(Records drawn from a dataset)
/---
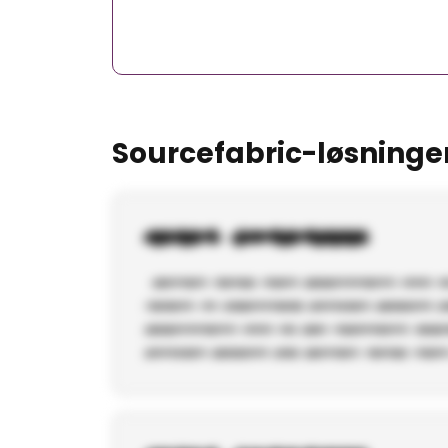
Sourcefabric-løsninge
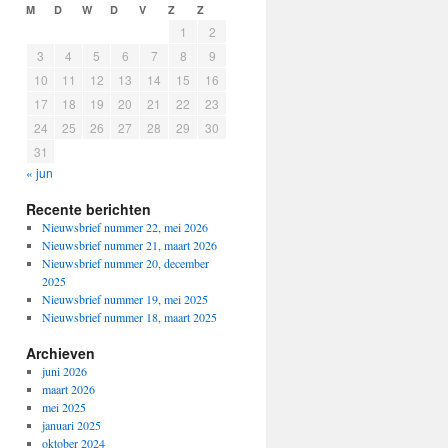
M
D
W
D
V
Z
Z
1
2
3
4
5
6
7
8
9
10
11
12
13
14
15
16
17
18
19
20
21
22
23
24
25
26
27
28
29
30
31
« jun
Recente berichten
Nieuwsbrief nummer 22, mei 2026
Nieuwsbrief nummer 21, maart 2026
Nieuwsbrief nummer 20, december
2025
Nieuwsbrief nummer 19, mei 2025
Nieuwsbrief nummer 18, maart 2025
Archieven
juni 2026
maart 2026
mei 2025
januari 2025
oktober 2024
\---
▸ **About this task**:
Starting with the top line, write out all the data above exactly; keep the pictures out.

▸ **Result of the task**:
Sourcefabric-løsninge
M
D
W
D
V
Z
Z
1
2
3
4
5
6
7
8
9
10
11
12
13
14
15
16
17
18
19
20
21
22
23
24
25
26
27
28
29
30
31
« jun
Recente berichten
Nieuwsbrief nummer 22, mei 2026
Nieuwsbrief nummer 21, maart 2026
Nieuwsbrief nummer 20, december
2025
Nieuwsbrief nummer 19, mei 2025
Nieuwsbrief nummer 18, maart 2025
Archieven
juni 2026
maart 2026
mei 2025
januari 2025
oktober 2024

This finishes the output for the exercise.